This time of year, I get inundated with calls about dying Incense Cedars, Coast Redwoods, Manzanitas and Pacific Madrones. Assuming that these trees are healthy, they are just doing their normal summer thing. Mid-summer is shedding time for a lot of evergreens, both conifers, and broad leafed trees as well. The place to look is the tips! The terminal ends of the foilage tells the story. If you see bright growth on the ends of the limbs uniformly throughout the canopy, you probably don’t have too much to worry about. After a big push of growth earlier in the year the dead brown/tan color really stands out and it grabs your eye, especially when viewed from beneath the canopy. The way to look is from the outside! If you see many dead tips on the ends of the branches, you should be concerned. Drought stress, especially cumulative drought stress, is pretty hard on almost all trees, and one way some kinds of trees deal with it is to “go to sleep” a little early. Evergreens as a rule don’t have the luxury of laying off its employees (shedding needles or leaves) and drought stress is especially hard on them.
Very rarely can an evergreen completely defoliate, and regenerate new growth to survive.

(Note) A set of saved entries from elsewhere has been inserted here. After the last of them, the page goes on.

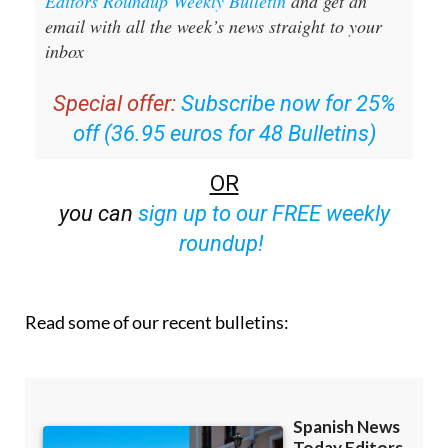
Sign up for the Spanish News Today
Editors Roundup Weekly Bulletin
and get an
email with all the week’s news straight to your
inbox
Special offer:
Subscribe now for 25%
off (36.95 euros for 48 Bulletins)
OR
you can
sign up to our FREE weekly
roundup!
Read some of our recent bulletins:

I have seen a few do it, but it is quite rare. If, for example, your Manzanita turns brown all over, it is most likely toast! The next way to look at your tree is from beneath. If when looking up from under, and you see more green (foilage) than blue (sky) you are doing great! If you see more blue than green, it will be cause for concern, and you should think about giving an arborist a phone call… Keeping a log or journal about what your tree does and when it does it is a great idea. Dated photographs help treemendously as well (pun intended). Just the “cast” or hue of the canopy can give you an idea of the trees mood. An ashen or dull look to the overall color can be an indication that something is amiss, and further examination is needed. This can be hard to spot, but if you practice enough, you will eventually get it! I am seeing a lot of parched trees around town, some to the point of no return, and this shows that one wet winter doesn’t pull trees out of a drought spiral… With city water rates being what they are in summer (shocking) The money you spend on mulch will be very well spent.
Consider going in with a neighbor or two and hiring a water truck to irrigate your trees, It is kind of a new idea of mine, but I don’t see why it wouldn’t work. If you haven’t watered your trees this year, now is a good time to give ‘em a good soak.